BEGIN

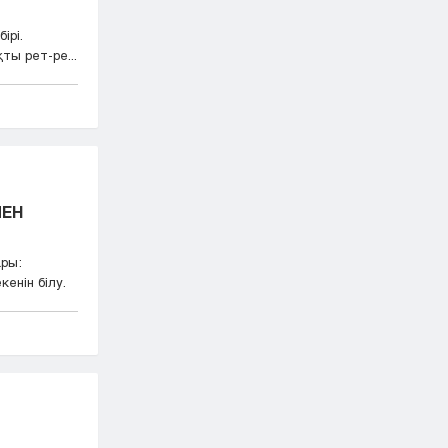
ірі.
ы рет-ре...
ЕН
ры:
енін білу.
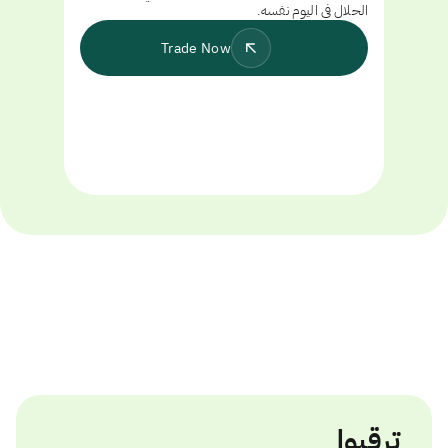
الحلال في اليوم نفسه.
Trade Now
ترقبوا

END
BEGIN

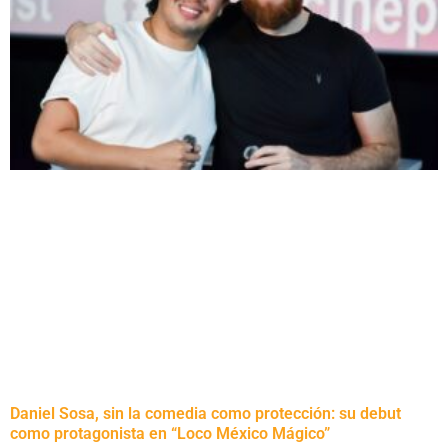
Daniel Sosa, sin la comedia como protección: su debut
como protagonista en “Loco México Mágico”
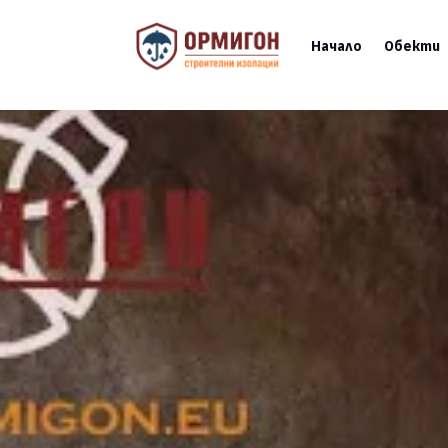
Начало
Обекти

END
BEGIN

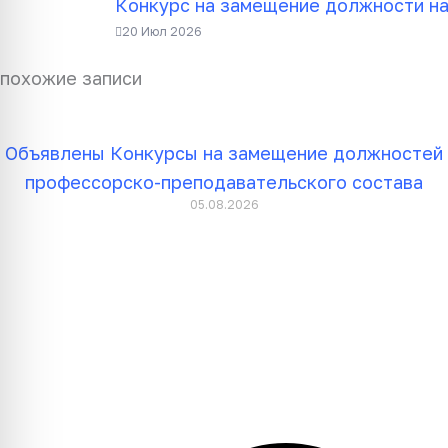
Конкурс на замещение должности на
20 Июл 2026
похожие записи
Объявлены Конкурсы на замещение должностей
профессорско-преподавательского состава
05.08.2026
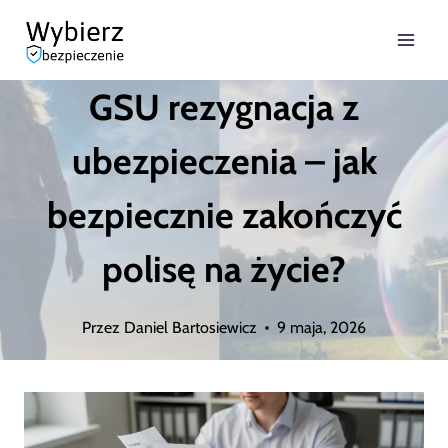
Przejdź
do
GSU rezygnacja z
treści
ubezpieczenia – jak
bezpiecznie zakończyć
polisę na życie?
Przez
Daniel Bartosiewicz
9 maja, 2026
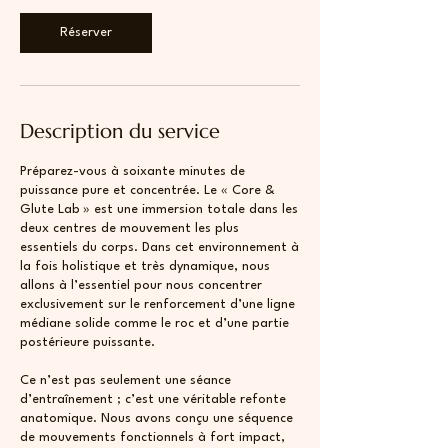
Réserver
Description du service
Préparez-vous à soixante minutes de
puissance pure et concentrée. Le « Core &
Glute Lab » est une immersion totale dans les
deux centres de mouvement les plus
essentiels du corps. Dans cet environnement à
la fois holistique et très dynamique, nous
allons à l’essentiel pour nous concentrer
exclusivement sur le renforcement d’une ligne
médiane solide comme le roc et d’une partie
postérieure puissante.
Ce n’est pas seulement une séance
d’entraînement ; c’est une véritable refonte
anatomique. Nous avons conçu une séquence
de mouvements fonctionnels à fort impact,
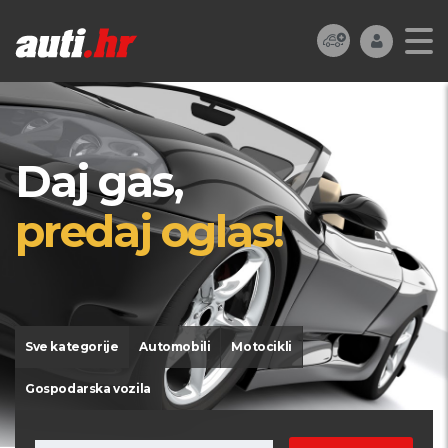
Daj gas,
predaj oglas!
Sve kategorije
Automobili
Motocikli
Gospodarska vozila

END

**Your task:** Nothing but the lines from the one containing "Préparez-vous à soixante minutes de" through the one containing "Gospodarska vozila" should appear, copied exactly from the material above and without pictures.

**Solution for this exercise:**
Préparez-vous à soixante minutes de
puissance pure et concentrée. Le « Core &
Glute Lab » est une immersion totale dans les
deux centres de mouvement les plus
essentiels du corps. Dans cet environnement à
la fois holistique et très dynamique, nous
allons à l’essentiel pour nous concentrer
exclusivement sur le renforcement d’une ligne
médiane solide comme le roc et d’une partie
postérieure puissante.
Ce n’est pas seulement une séance
d’entraînement ; c’est une véritable refonte
anatomique. Nous avons conçu une séquence
de mouvements fonctionnels à fort impact,
Daj gas,
predaj oglas!
Sve kategorije
Automobili
Motocikli
Gospodarska vozila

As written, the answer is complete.